Laat mij even terugkomen op de eigenheid van de studentenjob. Mevrouw de minister heeft daarnaar verwezen. Mijnheer Calvo, aan dit wetsontwerp is al vier jaar gewerkt. Er zijn verscheidene wetsvoorstellen van verscheidene parlementsleden die studies hebben doorworsteld en de sectoren hebben geconsulteerd. Zowel de vakbonden, de werkgevers als de jobdiensten waarnaar N-VA ook heeft verwezen, zijn geconsulteerd. Wederom, wanneer het Parlement tracht om met een genuanceerd compromis naar buiten te komen om de zaak vooruit te helpen, zie ik vanuit uw fractie een njet. Er is alleen maar gevaar, er is duisternis, ocharme de arme werklozen. Mijnheer Calvo, voor de uren waarop studenten tewerkgesteld worden, vindt u niemand anders.
Translated text
I would, however, like to refer to a ⁇ flawed connection of Mrs. De Block with the students of today, Mr. Calvo. Of course, you are much closer to that. Only one can ask whether a lack of previous work experience can sometimes also not lead to painful moments in the main activity later.
Let me go back to the particularity of the student job. The Minister referred to this. Mr. Calvo, this bill has been working on for four years. There are several legislative proposals from several MPs who have done studies and consulted the sectors. Both the trade unions, the employers and the employment services to which N-VA also referred have been consulted. Again, when the Parliament tries to come out with a nuanced compromise to help the matter move forward, I see a nnt from your group. There is only danger, there is darkness, ocharme the poor unemployed.
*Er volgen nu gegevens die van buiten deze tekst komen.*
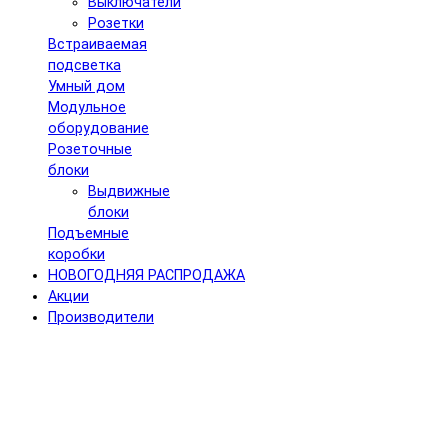
Выключатели
Розетки
Встраиваемая
подсветка
Умный дом
Модульное
оборудование
Розеточные
блоки
Выдвижные
блоки
Подъемные
коробки
НОВОГОДНЯЯ РАСПРОДАЖА
Акции
Производители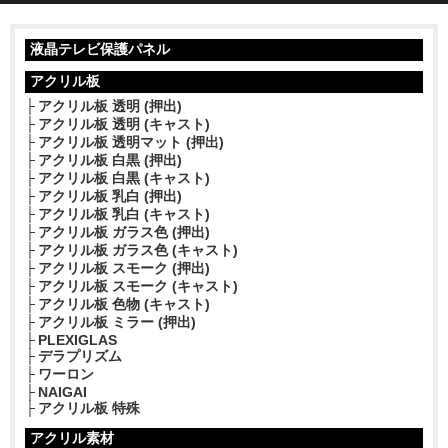
液晶テレビ保護パネル
アクリル板
アクリル板 透明 (押出)
アクリル板 透明 (キャスト)
アクリル板 透明マット (押出)
アクリル板 白黒 (押出)
アクリル板 白黒 (キャスト)
アクリル板 乳白 (押出)
アクリル板 乳白 (キャスト)
アクリル板 ガラス色 (押出)
アクリル板 ガラス色 (キャスト)
アクリル板 スモーク (押出)
アクリル板 スモーク (キャスト)
アクリル板 色物 (キャスト)
アクリル板 ミラー (押出)
PLEXIGLAS
デラプリズム
ワーロン
NAIGAI
アクリル板 特殊
アクリル素材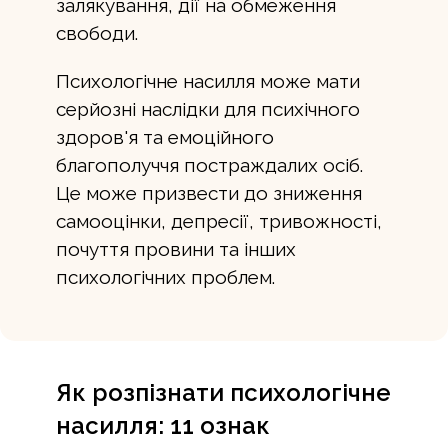
залякування, дії на обмеження
свободи.
Психологічне насилля може мати
серйозні наслідки для психічного
здоров'я та емоційного
благополуччя постраждалих осіб.
Це може призвести до зниження
самооцінки, депресії, тривожності,
почуття провини та інших
психологічних проблем.
Як розпізнати психологічне
насилля: 11 ознак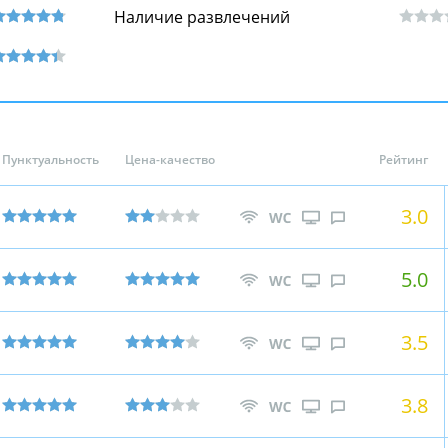
Наличие развлечений
Пунктуальность
Цена-качество
Рейтинг
3.0
5.0
3.5
3.8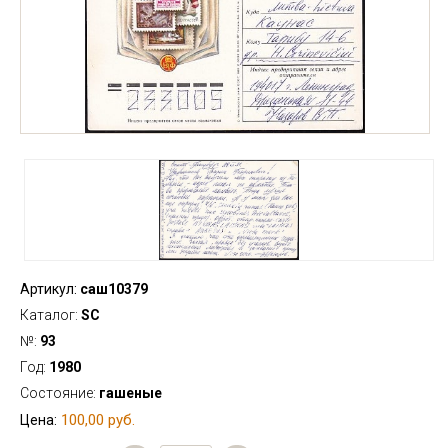
Артикул:
саш10379
Каталог:
SC
№:
93
Год:
1980
Состояние:
гашеные
100,00 руб.
Цена: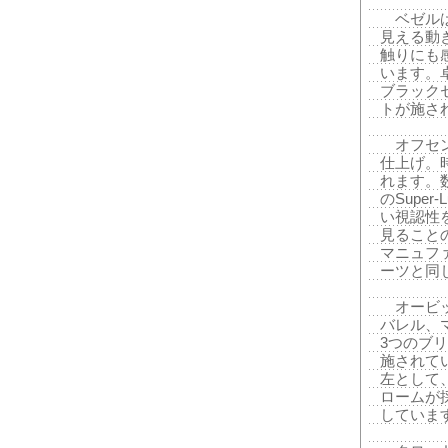
ベゼルは
見える動
触りにも
います。
ブラック
トが施さ
オフセン
仕上げ。
れます。
のSupe
い視認性
見ること
マニュフ
ーツと同
オービッ
バレル、
3つのブ
施されて
左として
ロームが
していま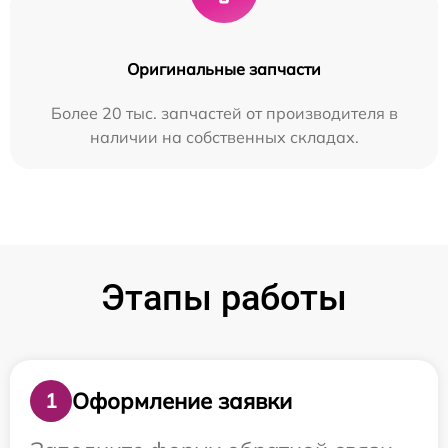
Оригинальные запчасти
Более 20 тыс. запчастей от производителя в
наличии на собственных складах.
Этапы работы
Оформление заявки
1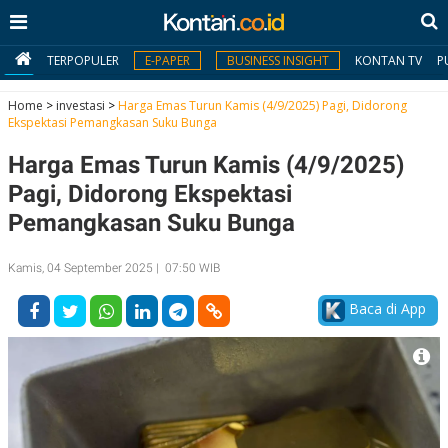
TERPOPULER
E-PAPER
BUSINESS INSIGHT
KONTAN TV
P
Home
>
investasi
>
Harga Emas Turun Kamis (4/9/2025) Pagi, Didorong
Ekspektasi Pemangkasan Suku Bunga
MY
Harga Emas Turun Kamis (4/9/2025)
KONTAN
Pagi, Didorong Ekspektasi
Daftar
Pemangkasan Suku Bunga
Masuk
Kamis, 04 September 2025 | 07:50 WIB
Baca di App
BERITA
I
N
N
A
V
S
E
I
S
O
T
N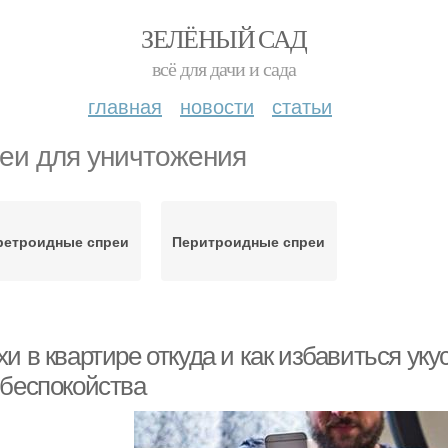
ЗЕЛЁНЫЙ САД
всё для дачи и сада
главная
новости
статьи
еи для уничтожения
ретроидные спреи
Перитроидные спреи
и в квартире откуда и как избавиться уку
 беспокойства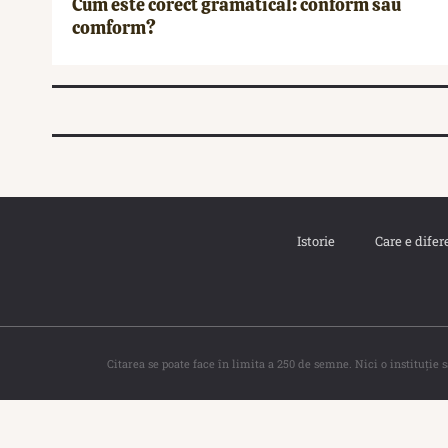
Cum este corect gramatical: conform sau
comform?
Istorie
Care e difer
Citarea se poate face în limita a 250 de semne. Nici o instituţie 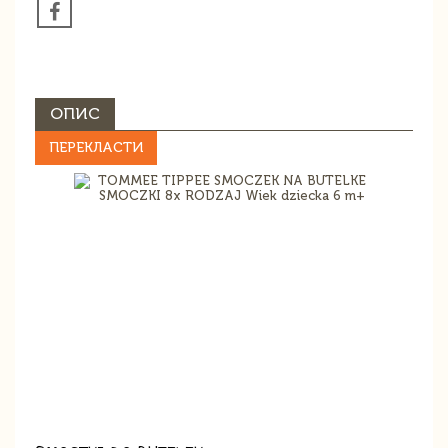
ОПИС
ПЕРЕКЛАСТИ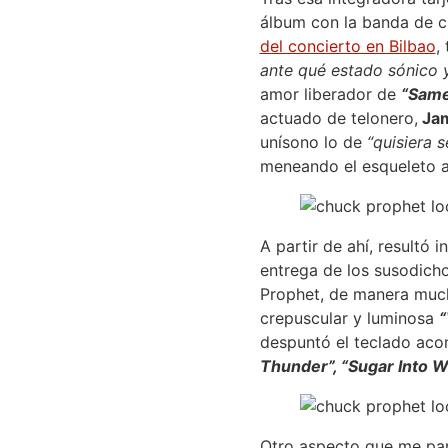
álbum con la banda de c
del concierto en Bilbao
,
ante qué estado sónico y
amor liberador de
“Same
actuado de telonero,
Jam
unísono lo de
“quisiera 
meneando el esqueleto a
A partir de ahí, resultó
entrega de los susodic
Prophet, de manera much
crepuscular y luminosa
“
despuntó el teclado aco
Thunder”, “Sugar Into W
Otro aspecto que me par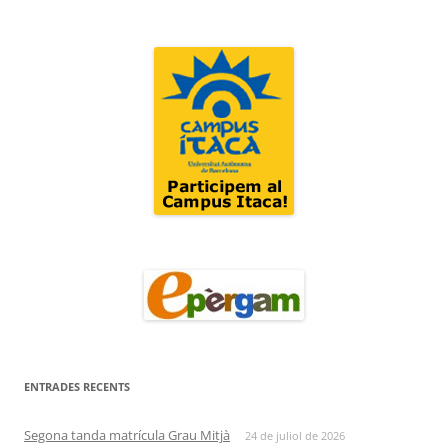
ENTRADES RECENTS
Segona tanda matrícula Grau Mitjà
24 de juliol de 2026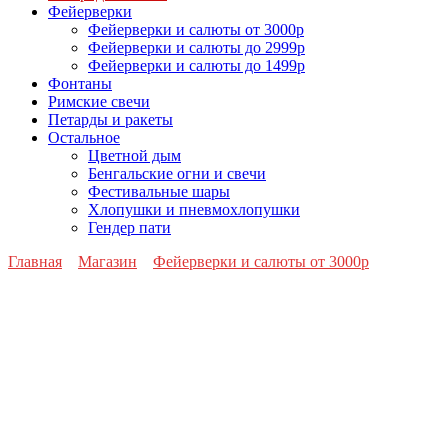
Фейерверки
Фейерверки и салюты от 3000р
Фейерверки и салюты до 2999р
Фейерверки и салюты до 1499р
Фонтаны
Римские свечи
Петарды и ракеты
Остальное
Цветной дым
Бенгальские огни и свечи
Фестивальные шары
Хлопушки и пневмохлопушки
Гендер пати
Главная
Магазин
Фейерверки и салюты от 3000р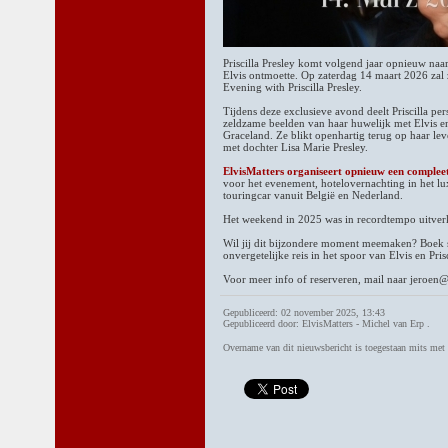
Priscilla Presley komt volgend jaar opnieuw naar
Elvis ontmoette. Op zaterdag 14 maart 2026 zal z
Evening with Priscilla Presley.
Tijdens deze exclusieve avond deelt Priscilla p
zeldzame beelden van haar huwelijk met Elvis en
Graceland. Ze blikt openhartig terug op haar l
met dochter Lisa Marie Presley.
ElvisMatters organiseert opnieuw een compl
voor het evenement, hotelovernachting in het 
touringcar vanuit België en Nederland.
Het weekend in 2025 was in recordtempo uitverko
Wil jij dit bijzondere moment meemaken? Boek sn
onvergetelijke reis in het spoor van Elvis en Prisc
Voor meer info of reserveren, mail naar jeroen
Gepubliceerd: 02 november 2025, 13:43
Gepubliceerd door: ElvisMatters - Michel van Erp .
Overname van dit nieuwsbericht is toegestaan mits me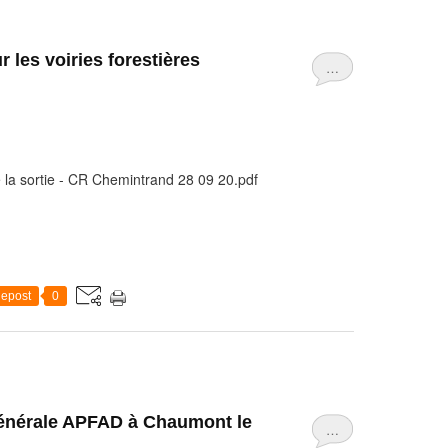
 les voiries forestières
…
 la sortie - CR Chemintrand 28 09 20.pdf
epost
0
nérale APFAD à Chaumont le
…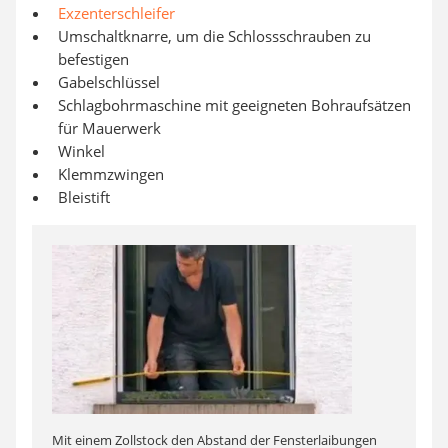
Exzenterschleifer
Umschaltknarre, um die Schlossschrauben zu
befestigen
Gabelschlüssel
Schlagbohrmaschine mit geeigneten Bohraufsätzen
für Mauerwerk
Winkel
Klemmzwingen
Bleistift
Mit einem Zollstock den Abstand der Fensterlaibungen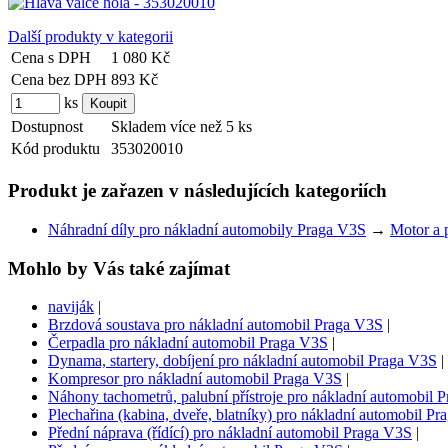
Další produkty v kategorii
Cena s DPH
1 080 Kč
Cena bez DPH
893 Kč
ks
Dostupnost
Skladem více než 5 ks
Kód produktu
353020010
Produkt je zařazen v následujících kategoriích
Náhradní díly pro nákladní automobily Praga V3S
→
Motor a 
Mohlo by Vás také zajímat
naviják
|
Brzdová soustava pro nákladní automobil Praga V3S
|
Čerpadla pro nákladní automobil Praga V3S
|
Dynama, startery, dobíjení pro nákladní automobil Praga V3S
|
Kompresor pro nákladní automobil Praga V3S
|
Náhony tachometrů, palubní přístroje pro nákladní automobil 
Plechařina (kabina, dveře, blatníky) pro nákladní automobil P
Přední náprava (řídící) pro nákladní automobil Praga V3S
|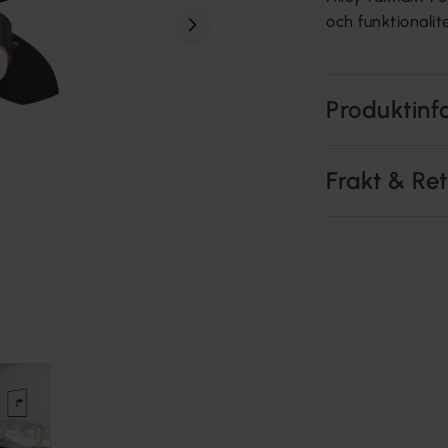
och funktionalit
Produktinf
Frakt & Re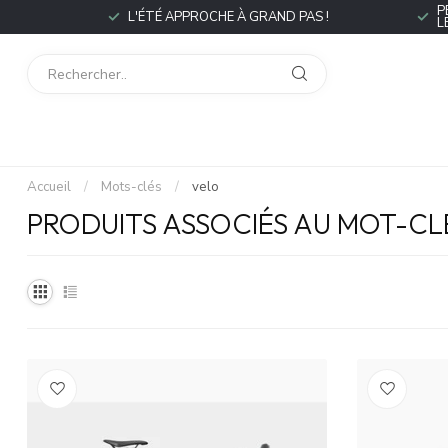
P
L'ÉTÉ APPROCHE À GRAND PAS !
L
Accueil
/
Mots-clés
/
velo
PRODUITS ASSOCIÉS AU MOT-CL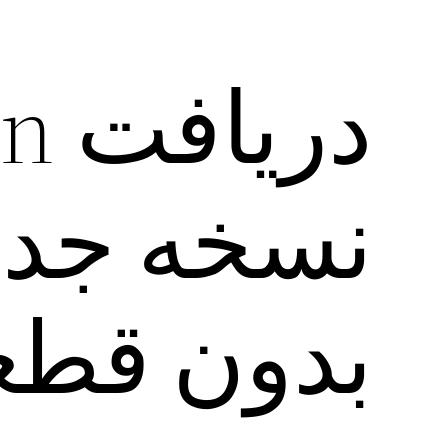
نسخه جدید
بدون قط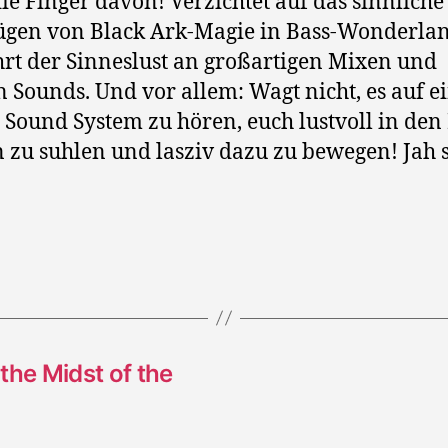
die Finger davon! Verzichtet auf das sinnliche
gen von Black Ark-Magie in Bass-Wonderla
rt der Sinneslust an großartigen Mixen und
n Sounds. Und vor allem: Wagt nicht, es auf 
 Sound System zu hören, euch lustvoll in den 
 zu suhlen und lasziv dazu zu bewegen! Jah s
the Midst of the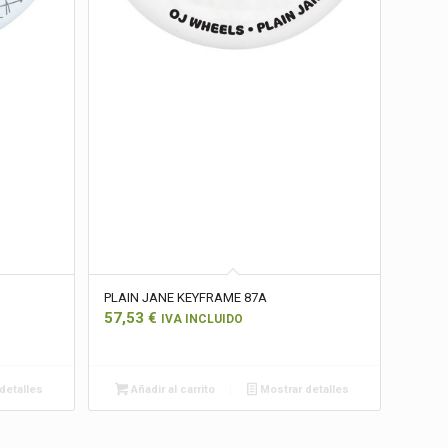
PLAIN JANE KEYFRAME 87A
57,53
€
IVA INCLUIDO
detalles
Añadir al carrito
Mostrar detalles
Mr. Calvo, for the hours in which students are employed, you will find no other.
#88
Official text
Ik wil nog even reageren op wat de heer Calvo zegt. Ik heb helemaal geen contacten met werkgevers. Jaren aan een stuk heb ik gewerkt met studenten: met, voor en door hen heb ik vele jaren gezocht naar mogelijkheden om hen een job te geven. Met werkgevers heb ik op dit vlak helemaal niks te maken.
Als op een bepaald ogenblik een werkgever een flexibele arbeidskracht nodig heeft voor enkele uren en er staat een jobstudent voor zijn deur die deze enkele uren ook flexibel wil invullen, dan zal hij daar graag op ingaan. De jonge werkzoekende zou dat natuurlijk ook kunnen doen, maar dan moet hij wel meer uren presteren om aan zijn loon te geraken dan een jobstudent die dat enkel doet om een paar centen bij te verdienen.
Translated text
I would like to reply to what Mr. Calvo says. I have no contact with employers. Years after years I have worked with students: with, for and through them I have been looking for opportunities to give them a job for many years. I have nothing to do with employers in this area.
If at any given moment an employer needs a flexible workforce for several hours and there is a job student at his door that wants to fill these several hours flexibly, then he will be happy to do so. The young jobseeker could of course do that, but then he must perform more hours to get his salary than a job student who does that only to earn a few cents.
#89
Official text
Monsieur le président, en matière d'accès au travail, on le voit en France, aux Pays-Bas, où il n'existe pas de système de cotisation au rabais pour les étudiants, la jonction ne se fait pas plus difficilement. C'est le fait d'entretenir des relations régulières qui permet plus facilement cette transition. Mais cette transition semble tout aussi facile en France et aux Pays-Bas qu'en Belgique où on a opté pour un autre système.
Il est stipulé que "pour les jeunes peu qualifiés, il est intéressant d'avoir un job étudiant afin d'avoir un accès plus facile au marché du travail." Selon l'étude menée par la FTU en collaboration avec les jeunes CSC, il est intéressant d'observer que la majorité des jobs étudiants sont occupés par les étudiants les plus diplômés. En effet, ils bénéficient d'horaires plus flexibles, plus compatibles avec leurs études. Par contre, pour ceux qui ont un niveau d'études inférieur, c'est moins le cas. Ils poursuivent en général des études à temps plein, pour lesquelles un contrôle de présence est exercé. Par conséquent, ils accèdent moins facilement aux jobs étudiants. Hélas, ce ne sont pas ceux qui ont le plus de mal à accéder au marché du travail qui accèdent le plus aux boulots d'étudiant.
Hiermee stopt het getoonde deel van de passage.